President Donald Trump on Thursday (Friday NZ Time) rejected the widely accepted conclusion that nearly 3,000 died in Puerto Rico from Hurricane Maria, arguing without evidence that the number was wrong and calling it a plot by Democrats to make him look bad.

The President has accused Jeff Zucker’s company of hatred and extreme bias towards him.
Source: 1 NEWS

As Hurricane Florence approached the Carolinas, the president picked a fresh fight over the administration's response in Puerto Rico, tweeting: "When I left the Island, AFTER the storm had hit, they had anywhere from 6 to 18 deaths. As time went by it did not go up by much. Then, a long time later, they started to report really large numbers, like 3000."

Trump added: "This was done by the Democrats in order to make me look as bad as possible when I was successfully raising Billions of Dollars to help rebuild Puerto Rico."

Puerto Rico's governor last month raised the U.S. territory's official death toll from Hurricane Maria from 64 to 2,975 after an independent study found that the number of people who succumbed in the sweltering aftermath had been severely undercounted.
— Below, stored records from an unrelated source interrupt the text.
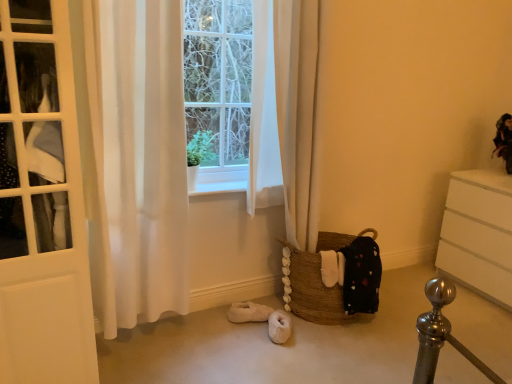 You are a GUI agent. You are given a task and a screenshot of the screen. Output one action in this format:
    pyautogui.click(x=<x>, y=<y>)
    Task: Click on the white matte chest of drawers at right
    The image size is (512, 384).
    Given the screenshot: What is the action you would take?
    pyautogui.click(x=479, y=234)

I want to click on velvet-like doll at upper right, so click(504, 140).

At what (x,y) coordinates should I click in order to perform the action: click on white matte chest of drawers at right. Please return your answer as a coordinate pair (x, y). This screenshot has width=512, height=384. Looking at the image, I should click on (479, 234).

From a real-world perspective, which object rests below the other?

brown woven basket at lower center, from a real-world perspective.

Which is less distant, [324,311] or [129,192]?

The point [129,192] is closer to the camera.

Is white sheer curtain at left at the back of brown woven basket at lower center?

brown woven basket at lower center is not turned away from white sheer curtain at left.

Which of these two, brown woven basket at lower center or white sheer curtain at left, is thinner?

With smaller width is white sheer curtain at left.

Considering the sizes of objects white matte chest of drawers at right and velvet-like doll at upper right in the image provided, who is shorter, white matte chest of drawers at right or velvet-like doll at upper right?

With less height is velvet-like doll at upper right.

Considering the positions of objects white matte chest of drawers at right and velvet-like doll at upper right in the image provided, who is more to the left, white matte chest of drawers at right or velvet-like doll at upper right?

white matte chest of drawers at right.

From the image's perspective, is white matte chest of drawers at right located above or below velvet-like doll at upper right?

Clearly, from the image's perspective, white matte chest of drawers at right is below velvet-like doll at upper right.

How much distance is there between white wood at center and brown woven basket at lower center?

A distance of 21.44 inches exists between white wood at center and brown woven basket at lower center.

Between point (271, 195) and point (307, 271), which one is positioned in front?

Positioned in front is point (307, 271).

Does white wood at center have a greater height compared to brown woven basket at lower center?

No, white wood at center is not taller than brown woven basket at lower center.

Can you confirm if white wood at center is wider than brown woven basket at lower center?

In fact, white wood at center might be narrower than brown woven basket at lower center.

Does white matte chest of drawers at right have a smaller size compared to brown woven basket at lower center?

No, white matte chest of drawers at right is not smaller than brown woven basket at lower center.

Find the location of `the chest of drawers that appears above the brown woven basket at lower center (from the image's perspective)`. the chest of drawers that appears above the brown woven basket at lower center (from the image's perspective) is located at coordinates (479, 234).

From their relative heights in the image, would you say white matte chest of drawers at right is taller or shorter than brown woven basket at lower center?

Clearly, white matte chest of drawers at right is taller compared to brown woven basket at lower center.

Is brown woven basket at lower center at the back of velvet-like doll at upper right?

velvet-like doll at upper right does not have its back to brown woven basket at lower center.

Considering the positions of point (497, 127) and point (327, 294), is point (497, 127) closer or farther from the camera than point (327, 294)?

Point (497, 127) is farther from the camera than point (327, 294).

Which object is closer to the camera, velvet-like doll at upper right or brown woven basket at lower center?

Positioned in front is brown woven basket at lower center.

How many degrees apart are the facing directions of velvet-like doll at upper right and brown woven basket at lower center?

velvet-like doll at upper right and brown woven basket at lower center are facing 92.9 degrees away from each other.

From a real-world perspective, which is physically below, velvet-like doll at upper right or white wood at center?

white wood at center is physically lower.

Considering the points (502, 136) and (274, 187), which point is in front, point (502, 136) or point (274, 187)?

The point (274, 187) is in front.

Considering the sizes of objects velvet-like doll at upper right and white wood at center in the image provided, who is smaller, velvet-like doll at upper right or white wood at center?

Smaller between the two is white wood at center.

Is velvet-like doll at upper right directly adjacent to white wood at center?

No.

From their relative heights in the image, would you say white wood at center is taller or shorter than white sheer curtain at left?

white wood at center is shorter than white sheer curtain at left.

Is point (277, 195) closer to viewer compared to point (114, 325)?

No, (277, 195) is behind (114, 325).

From a real-world perspective, is white wood at center positioned above or below white sheer curtain at left?

white wood at center is situated lower than white sheer curtain at left in the real world.

In the scene shown: Is the depth of white wood at center greater than that of white sheer curtain at left?

Yes, the depth of white wood at center is greater than that of white sheer curtain at left.

Identify the location of curtain above the brown woven basket at lower center (from the image's perspective). The height and width of the screenshot is (384, 512). (139, 163).

Where is `the chest of drawers that appears in front of the velvet-like doll at upper right`? The image size is (512, 384). the chest of drawers that appears in front of the velvet-like doll at upper right is located at coordinates (479, 234).

From the image, which object appears to be farther from white sheer curtain at left, white wood at center or white matte chest of drawers at right?

white matte chest of drawers at right lies further to white sheer curtain at left than the other object.

Estimate the real-world distances between objects in this image. Which object is closer to velvet-like doll at upper right, white sheer curtain at left or brown woven basket at lower center?

brown woven basket at lower center.

Based on the photo, based on their spatial positions, is white sheer curtain at left or white wood at center further from brown woven basket at lower center?

Based on the image, white sheer curtain at left appears to be further to brown woven basket at lower center.

Considering their positions, is brown woven basket at lower center positioned further to white wood at center than white matte chest of drawers at right?

white matte chest of drawers at right is further to white wood at center.

Looking at the image, which one is located further to white matte chest of drawers at right, velvet-like doll at upper right or brown woven basket at lower center?

brown woven basket at lower center is further to white matte chest of drawers at right.

When comparing their distances from velvet-like doll at upper right, does white sheer curtain at left or white matte chest of drawers at right seem closer?

Among the two, white matte chest of drawers at right is located nearer to velvet-like doll at upper right.

When comparing their distances from white wood at center, does white sheer curtain at left or velvet-like doll at upper right seem further?

velvet-like doll at upper right.

Looking at the image, which one is located closer to white wood at center, velvet-like doll at upper right or brown woven basket at lower center?

Based on the image, brown woven basket at lower center appears to be nearer to white wood at center.

Locate an element on the screen. The width and height of the screenshot is (512, 384). basket between white wood at center and white matte chest of drawers at right is located at coordinates click(316, 283).

Where is `window sill situated between white sheer curtain at left and brown woven basket at lower center from left to right`? window sill situated between white sheer curtain at left and brown woven basket at lower center from left to right is located at coordinates (219, 188).

The image size is (512, 384). Find the location of `basket between white sheer curtain at left and white matte chest of drawers at right`. basket between white sheer curtain at left and white matte chest of drawers at right is located at coordinates coord(316,283).

I want to click on the chest of drawers situated between white wood at center and velvet-like doll at upper right from left to right, so click(x=479, y=234). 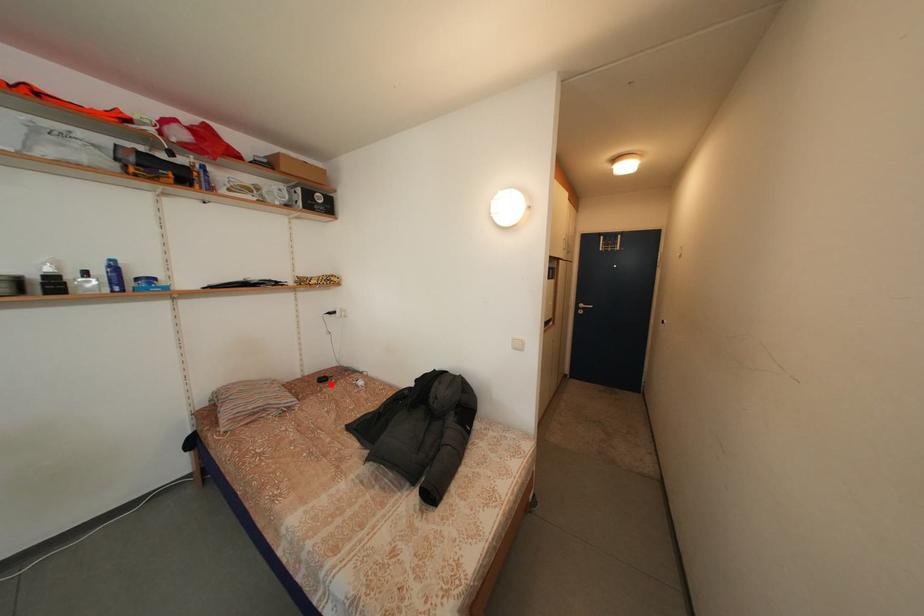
The estimate of nearly 3,000 dead in the six months after Maria devastated the island in September 2017 and knocked out the entire electrical grid was made by researchers with the Milken Institute School of Public Health at George Washington University. The study says the original estimates were so low because doctors on the island had not been trained to properly classify deaths after a natural disaster.

The elderly and impoverished were hardest hit by the hurricane.